What to do: First check for your name on the registered voter and supplemental list of voters. If your name is not located, ask the poll worker to check the statewide system (if possible) to confirm your polling location. If they do not have access to the database, ask for them to call the main election office. If you are registered at a different polling place, you should cast your ballot at the correct location.
It is illegal to “intimidate, threaten, coerce, any other person for the purpose of interfering with the right of such other person to vote or to vote as he choose.”
What to do: If someone is interfering with your right to vote, call the Election Protection Hotline at 1-866-OUR-VOTE (English), 1-888-VE-Y-VOTA (Spanish), 1-844-YALLA-US (Arabic), and 1-888-API-VOTE (Bengali, Cantonese, Hindi, Urdu, Korean, Mandarin, Tagalog or Vietnamese). Here is a guide on handling voter intimidation.

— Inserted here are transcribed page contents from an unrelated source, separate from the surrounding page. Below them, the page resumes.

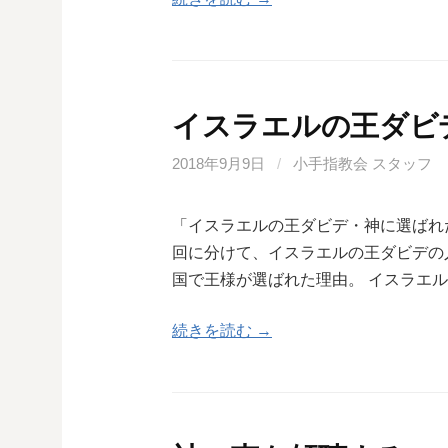
イスラエルの王ダビ
2018年9月9日
/
小手指教会 スタッフ
「イスラエルの王ダビデ・神に選ばれ
回に分けて、イスラエルの王ダビデの
国で王様が選ばれた理由。 イスラエ
続きを読む →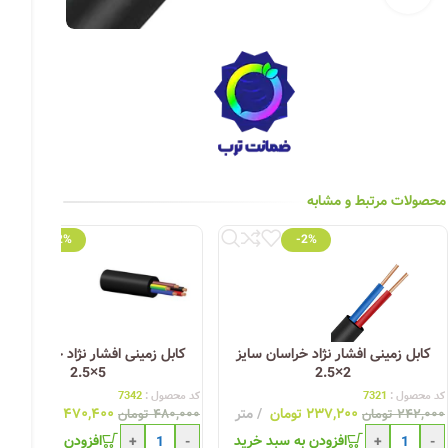
چراغ خیابانی
چراغ محوطه
چراغ سقفی (هالوژن)
چراغ تونلی-آسانسوری
چراغ جت لایت
محصولات مرتبط و مشابه
چراغ چشمی (پارکتی)
-2%
-2%
کابل زمینی افشار نژاد خراسان سایز
کابل زمینی افشار نژاد خراسان سای
5×2.5
2×2.5
کد محصول :
7321
کد محصول :
7342
۲۳۷,۲۰۰
تومان
متر
۴۷۰,۴۰۰
تومان
مت
۲۴۲,۰۰۰
تومان
۴۸۰,۰۰۰
تومان
افزودن به سبد خرید
افزودن به سبد خری
+
-
+
-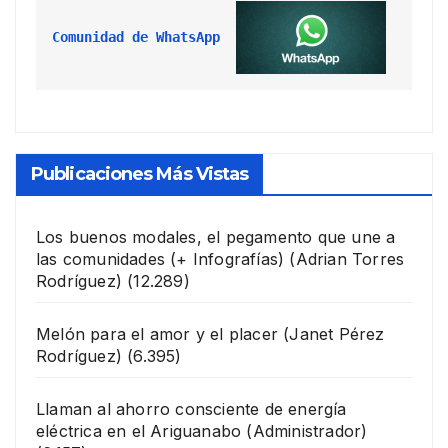
Comunidad de WhatsApp
Publicaciones Más Vistas
Los buenos modales, el pegamento que une a
las comunidades (+ Infografías)
(Adrian Torres
Rodríguez)
(12.289)
Melón para el amor y el placer
(Janet Pérez
Rodríguez)
(6.395)
Llaman al ahorro consciente de energía
eléctrica en el Ariguanabo
(Administrador)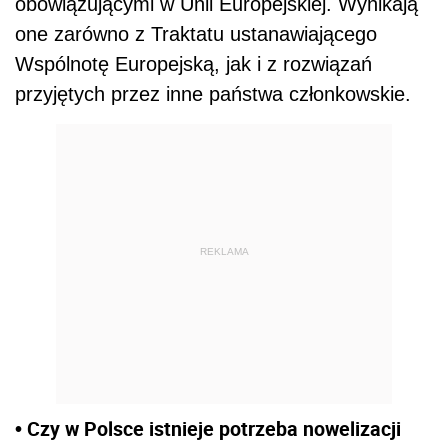
obowiązującymi w Unii Europejskiej. Wynikają
one zarówno z Traktatu ustanawiającego
Wspólnotę Europejską, jak i z rozwiązań
przyjętych przez inne państwa członkowskie.
REKLAMA
• Czy w Polsce istnieje potrzeba nowelizacji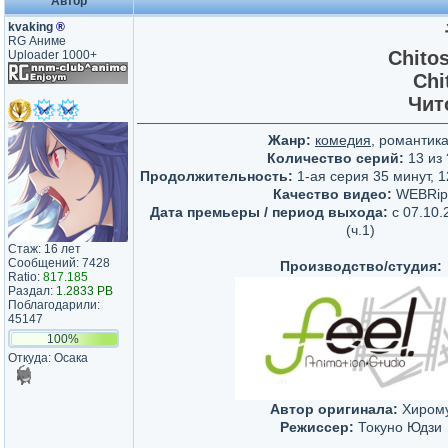
Автор
kvaking
®
RG Аниме
Chito
Uploader 1000+
Chi
Чит
Жанр:
комедия
, романтика
Количество серий:
13 из 
Продолжительность:
1-ая серия 35 минут, 1
Качество видео:
WEBRip
Дата премьеры / период выхода:
c 07.10.
(ч.1)
Стаж: 16 лет
Сообщений: 7428
Производство/студия:
Ratio:
817.185
Раздал:
1.2833 PB
Поблагодарили:
45147
100%
Откуда: Осака
Автор оригинала:
Хиром
Режиссер:
Токуно Юдзи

Poll workers are not authorized to question your citizenship, criminal record, or other qualifications when accepting a voter to cast a vote.
What to do: Call the Election Protection Hotline for help from a trained volunteer.
If you do not speak English very well, you may receive in-person assistance from a person of your choice.
What to do: You may bring a family member or person of your choice to assist you at the polls, but it cannot be your employer. Some counties provide bilingual assistance to voters in specific languages along with election materials, check if your county has bilingual election assistance.
Under federal law, all polling locations must meet Americans with Disabilities Act (ADA) accessibility requirements. This includes having at least one machine for an individual with disabilities to vote privately and allowing those who struggle with reading or writing English to have help from a person of their choice.
What to do: Bring a person of your choice, except an employer, to help you at the polls where you may swear under oath about your disability and freedom of how to vote. If you cannot wait in line due to your disability, inform a poll worker and they should accommodate you. Report any problems to the Election Protection Hotline. Here is how your state supports disabled voters.
Finally, click here to access CHN’s “Healthy and Safe Voting” toolkit (in Spanish here). Our toolkit provides you with information on how to find out what requirements are in place in your area to keep you safe as you vote.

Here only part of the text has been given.